Ma il pubblico, per noi, ha un’importanza fondamentale. I partecipanti ai corsi rappresentano il vero termometro del nostro operato: soltanto attraverso il confronto continuo con chi vive SwedlinghausLab possiamo capire concretamente se stiamo andando nella direzione giusta.
Nell’ultimo podcast ho parlato proprio del rebranding come di un passaggio importante e necessario per far conoscere, attraverso la cucina, tutte le nostre attrezzature. Il mio obiettivo è fare in modo che SwedlinghausLab diventi un vero punto di riferimento nel settore, distinguendosi sia per la varietà dell’offerta formativa - dalla panificazione alla pasticceria, dalla cucina tradizionale a quella contemporanea - sia per la qualità degli ambienti, delle attrezzature e, naturalmente, degli insegnanti che mettiamo a disposizione degli iscritti.
Non è un caso che, per questo nuovo step, abbiamo deciso di organizzare una giornata speciale ad ingresso gratuito, previa prenotazione, pensata per premiare tutti i nostri fede- lissimi corsisti. È stato un modo per ringraziare chi continua a credere nelle nostre iniziative e nel nostro progetto.
Anche il nome LAB nasce proprio da questa filosofia: volevo trasmettere l’idea di un luogo creativo, dinamico, in continuo fermento, dove sperimentare, imparare e confrontarsi.

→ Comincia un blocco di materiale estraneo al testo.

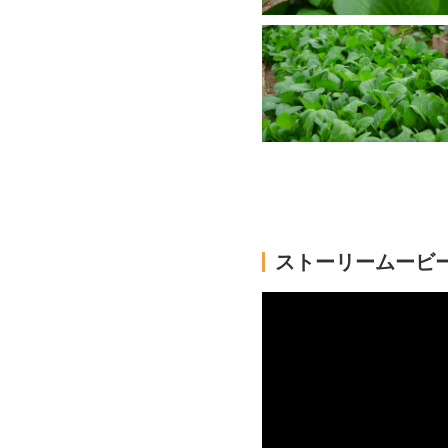
ストーリームービ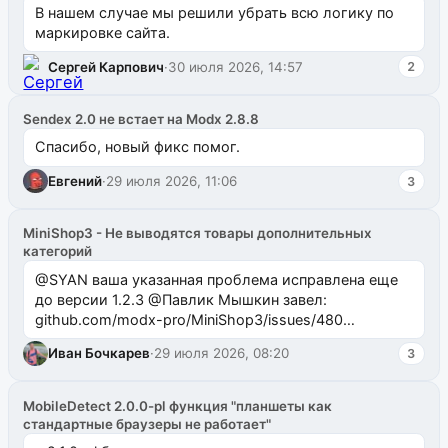
В нашем случае мы решили убрать всю логику по
маркировке сайта.
Сергей Карпович
·
30 июля 2026, 14:57
2
Sendex 2.0 не встает на Modx 2.8.8
Спасибо, новый фикс помог.
Евгений
·
29 июля 2026, 11:06
3
MiniShop3 - Не выводятся товары дополнительных
категорий
@SYAN ваша указанная проблема исправлена еще
до версии 1.2.3 @Павлик Мышкин завел:
github.com/modx-pro/MiniShop3/issues/480
github.com/modx-pro/MiniShop3/issues/481Исправим
Иван Бочкарев
·
29 июля 2026, 08:20
3
в б...
MobileDetect 2.0.0-pl функция "планшеты как
стандартные браузеры не работает"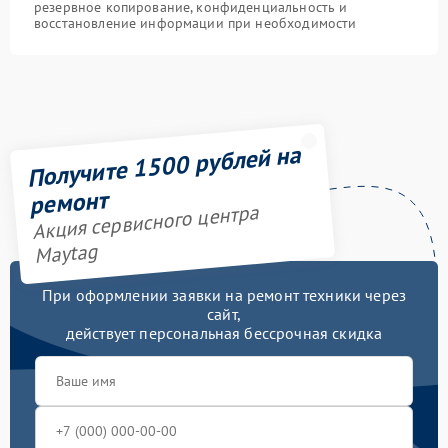
резервное копирование, конфиденциальность и
восстановление информации при необходимости
Получите 1500 рублей на
ремонт
Акция сервисного центра
Maytag
При оформлении заявки на ремонт техники через
сайт,
действует персональная бессрочная скидка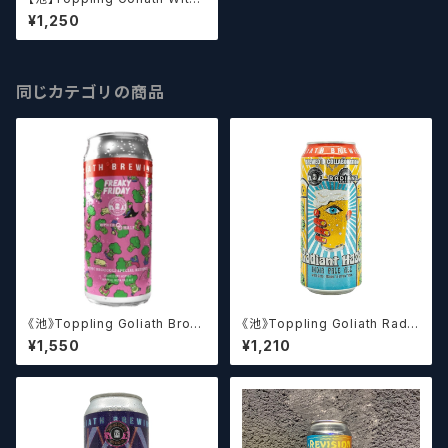
es Broom / ウィッチズ ブルー
¥1,250
ム 【クラフトビール】
同じカテゴリの商品
《池》Toppling Goliath Brocc
《池》Toppling Goliath Radia
oli Special Reserve (Other
nt Haze (473ml) / レディアン
¥1,550
¥1,210
Halfコラボ) (473ml) / ブロッ
ト ヘイズ【クラフトビール】
コリースペシャルリザーブ【クラ
フトビール】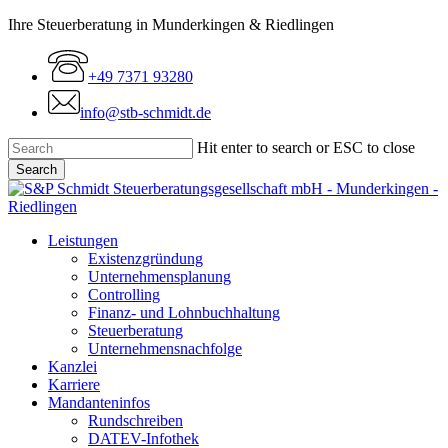
Skip
Ihre Steuerberatung in Munderkingen & Riedlingen
to
main
+49 7371 93280
content
info@stb-schmidt.de
Hit enter to search or ESC to close
Search
Close
Search
Menu
Leistungen
Existenzgründung
Unternehmensplanung
Controlling
Finanz- und Lohnbuchhaltung
Steuerberatung
Unternehmensnachfolge
Kanzlei
Karriere
Mandanteninfos
Rundschreiben
DATEV-Infothek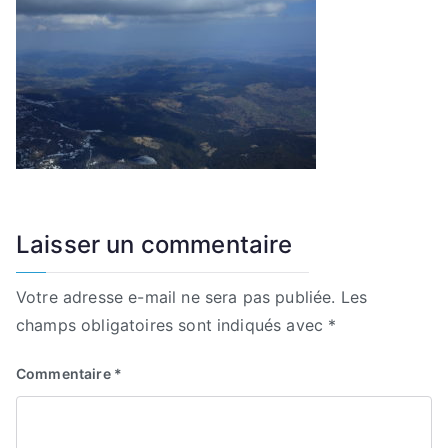
Laisser un commentaire
Votre adresse e-mail ne sera pas publiée.
Les
champs obligatoires sont indiqués avec
*
Commentaire
*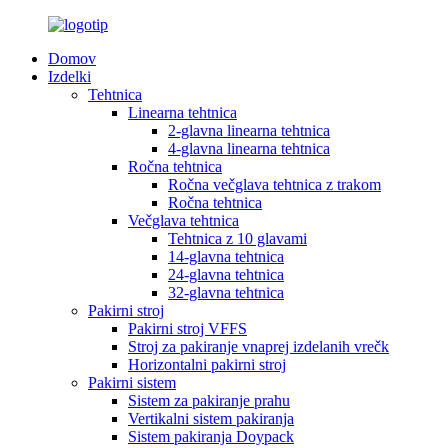
Domov
Izdelki
Tehtnica
Linearna tehtnica
2-glavna linearna tehtnica
4-glavna linearna tehtnica
Ročna tehtnica
Ročna večglava tehtnica z trakom
Ročna tehtnica
Večglava tehtnica
Tehtnica z 10 glavami
14-glavna tehtnica
24-glavna tehtnica
32-glavna tehtnica
Pakirni stroj
Pakirni stroj VFFS
Stroj za pakiranje vnaprej izdelanih vrečk
Horizontalni pakirni stroj
Pakirni sistem
Sistem za pakiranje prahu
Vertikalni sistem pakiranja
Sistem pakiranja Doypack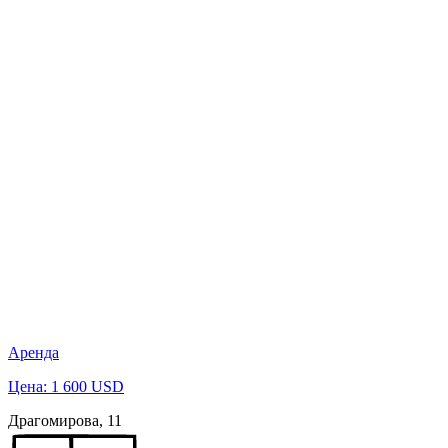
Аренда
Цена: 1 600 USD
Драгомирова, 11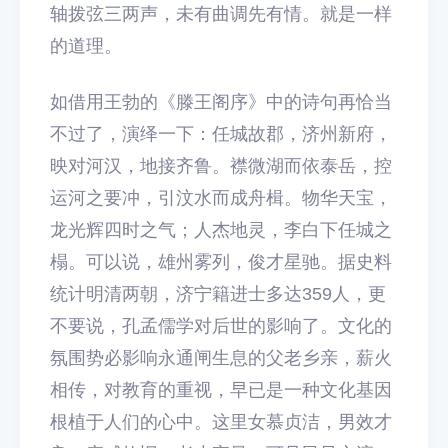
轴拨弦三两声，未有曲调先有情。就是一样
的道理。
如借用王勃的《滕王阁序》中的诗句再恰当
不过了，演绎一下：任城故郡，济州新府，
映对河汉，地接齐鲁。襟微湖而依泰岳，控
运河之要冲，引汶水而成舟楫。物华天宝，
龙光辉四时之气；人杰地灵，李白下任城之
榻。可以说，雄州雾列，俊才星驰。据史料
统计明清两朝，济宁籍进士多达359人，更
不要说，孔孟儒学对后世的影响了。文化的
氛围势必影响永通闸生息的父老乡亲，薪火
相传，对教育的重视，早已是一种文化基因
根植于人们的心中。这里女慕贞洁，男效才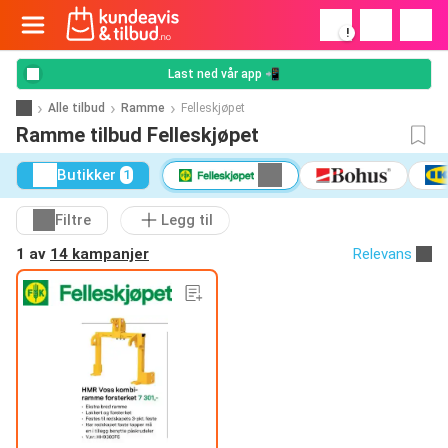
!
Last ned vår app 📲
Alle tilbud
Ramme
Felleskjøpet
Ramme tilbud Felleskjøpet
Butikker
1
Filtre
Legg til
1 av
14 kampanjer
Relevans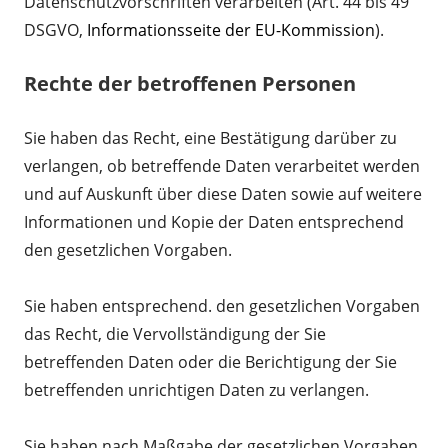
Datenschutzvorschriften verarbeiten (Art. 44 bis 49
DSGVO,
Informationsseite der EU-Kommission
).
Rechte der betroffenen Personen
Sie haben das Recht, eine Bestätigung darüber zu
verlangen, ob betreffende Daten verarbeitet werden
und auf Auskunft über diese Daten sowie auf weitere
Informationen und Kopie der Daten entsprechend
den gesetzlichen Vorgaben.
Sie haben entsprechend. den gesetzlichen Vorgaben
das Recht, die Vervollständigung der Sie
betreffenden Daten oder die Berichtigung der Sie
betreffenden unrichtigen Daten zu verlangen.
Sie haben nach Maßgabe der gesetzlichen Vorgaben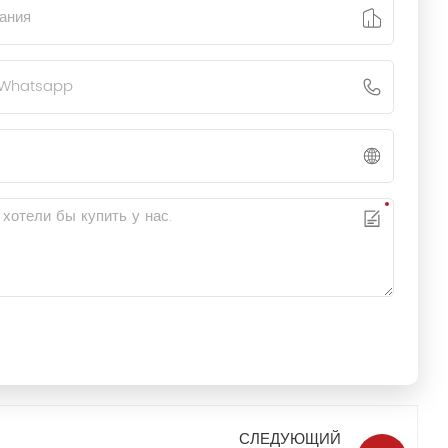
СЛЕДУЮЩИЙ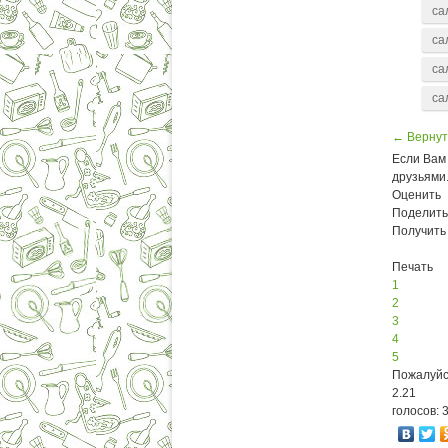
са
са
са
← Вернут
Если Вам 
друзьями
Оценить
Поделить
Получить
Печать
1
2
3
4
5
Пожалуйс
2.21
голосов:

I partecipanti, come sempre, non ci hanno fatto mancare il loro affetto e il loro entusiasmo, anche grazie alla presenza di uno chef molto apprezzato come German Scalmazzi, protagonista di una lezione dimostrativa durante la quale ha potuto utilizzare molte delle nostre attrezzature professionali.
Tra gli strumenti protagonisti della giornata ci sono state le macchine sottovuoto e i sistemi per la cottura a bassa temperatura, che vengono approfonditi anche nell’articolo di questo magazine dedicato alla sicurezza alimentare.
German Scalmazzi, noto per le sue prelibatezze di mare - non a caso porta sull’avambraccio un tatuaggio che richiama le squame di un pesce - ha preparato, tra le varie ricette, un polpo cotto a bassa temperatura.
La preparazione è iniziata con il confezionamento sottovuoto: il polpo è stato inserito in un apposito sacchetto dal quale è stata eliminata l’aria attraverso la macchina sottovuoto. Successivamente è stato cotto nella vasca a bassa temperatura, ottenendo un risultato sano, gustoso e ricco di sapore.
Durante l’evento sono state realizzate tante altre ricette, non soltanto buone e sane da mangiare, ma anche belle da vedere, grazie all’inconfondibile stile di impiattamento di German Scalmazzi.
Eventi come questo rappresentano perfettamente lo spirito di SwedlinghausLab: un luogo dove qualità, formazione, innovazione e passione per la cucina si incontrano ogni giorno».